Artwork that was inside the area formerly known as the CHOP, Capitol Hill Organized Protest, will be preserved with the help of the city of Seattle and the Office of Arts & Culture. The city is working directly with artists and community leaders to safely remove the artwork first so businesses can reopen and Capitol Hill residents and visitors can move about freely.
The city is providing temporary safe storage of art pieces, and is planning to help to make the work publicly accessible.
“The CHOP is not just a physical location, it is a movement that is vibrant, passionate, and here to stay,” said the CHOP Art Council in the city’s Art Beat Blog post.
The goal is to keep creating and displaying art, the council added.

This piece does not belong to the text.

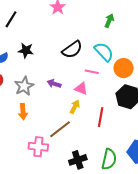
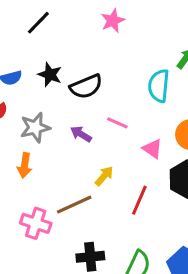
black semicircle: (72, 50) -> (86, 87), moved
cyan semicircle: (104, 52) -> (159, 86), moved, turned -145
pink line: (92, 72) -> (117, 123), moved
pink triangle: (81, 89) -> (153, 149), moved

The Black Lives Matter mural painted on East Pine Street may be permitted under the Seattle Department of Transportation’s painted street mural program. SDOT has said it is committed to finding a way to preserve the mural.
Posts were recently installed around the mural to keep vehicles from driving on it until it can be properly preserved. There was also a new stop sign placed at 10th Avenue East and East Pine Street to “help eastbound drivers transition onto the block with the mural at a slower speed.”
Local journalist Omari Salisbury, who was reporting and live streaming from the CHOP almost daily, previously reported that King Street Station was considered as a potential location for the cataloging and curating of CHOP artwork that’s currently being stored by SDOT.
Seattle Parks and Recreation announced that it will work with the community to preserve aspects of the protests at Cal Anderson Park, including the creation of a permanent garden, featured art installations, and a possible speaker’s corner.